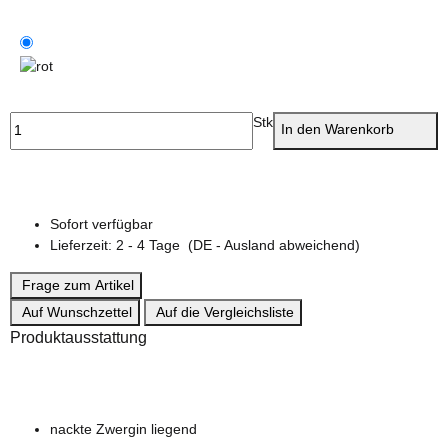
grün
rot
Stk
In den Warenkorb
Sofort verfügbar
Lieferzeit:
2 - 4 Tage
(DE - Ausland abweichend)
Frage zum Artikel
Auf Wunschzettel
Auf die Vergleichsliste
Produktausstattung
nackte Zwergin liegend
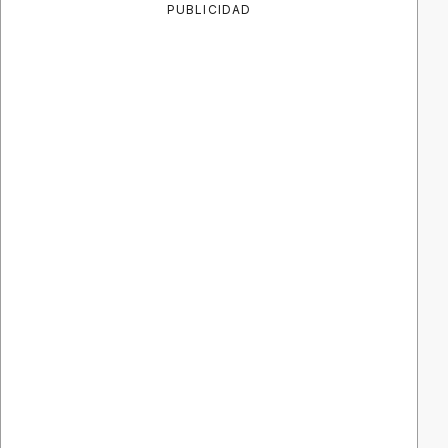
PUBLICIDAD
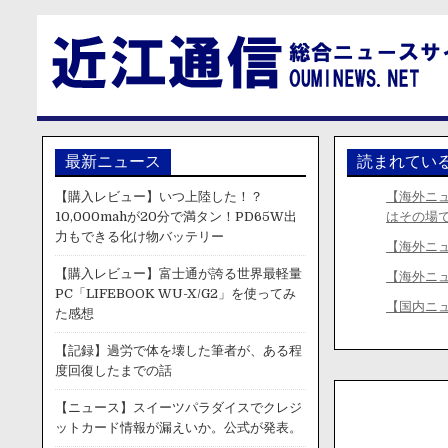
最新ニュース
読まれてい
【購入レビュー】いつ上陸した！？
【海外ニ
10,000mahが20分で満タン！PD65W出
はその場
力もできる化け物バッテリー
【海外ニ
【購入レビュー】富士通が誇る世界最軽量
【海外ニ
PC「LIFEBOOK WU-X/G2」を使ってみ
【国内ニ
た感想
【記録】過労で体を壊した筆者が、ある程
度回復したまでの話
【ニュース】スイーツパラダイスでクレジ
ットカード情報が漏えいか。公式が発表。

========

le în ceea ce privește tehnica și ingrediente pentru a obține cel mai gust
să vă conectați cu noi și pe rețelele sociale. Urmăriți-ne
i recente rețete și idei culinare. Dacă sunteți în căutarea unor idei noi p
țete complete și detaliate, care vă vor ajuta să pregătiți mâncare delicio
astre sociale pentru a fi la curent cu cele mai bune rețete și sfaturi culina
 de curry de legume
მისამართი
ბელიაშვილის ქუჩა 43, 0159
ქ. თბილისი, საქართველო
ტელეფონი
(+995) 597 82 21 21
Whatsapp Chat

========

What to work on:
Give back, exactly as written, the stretch from the line with "PC「LIFEBOOK WU-X/G2」を使ってみ" through the line with "ットカード情報が漏えいか。公式が発表。", and no other lines from the records above.

Result for this exercise:
PC「LIFEBOOK WU-X/G2」を使ってみ
【国内ニ
た感想
【記録】過労で体を壊した筆者が、ある程
度回復したまでの話
【ニュース】スイーツパラダイスでクレジ
ットカード情報が漏えいか。公式が発表。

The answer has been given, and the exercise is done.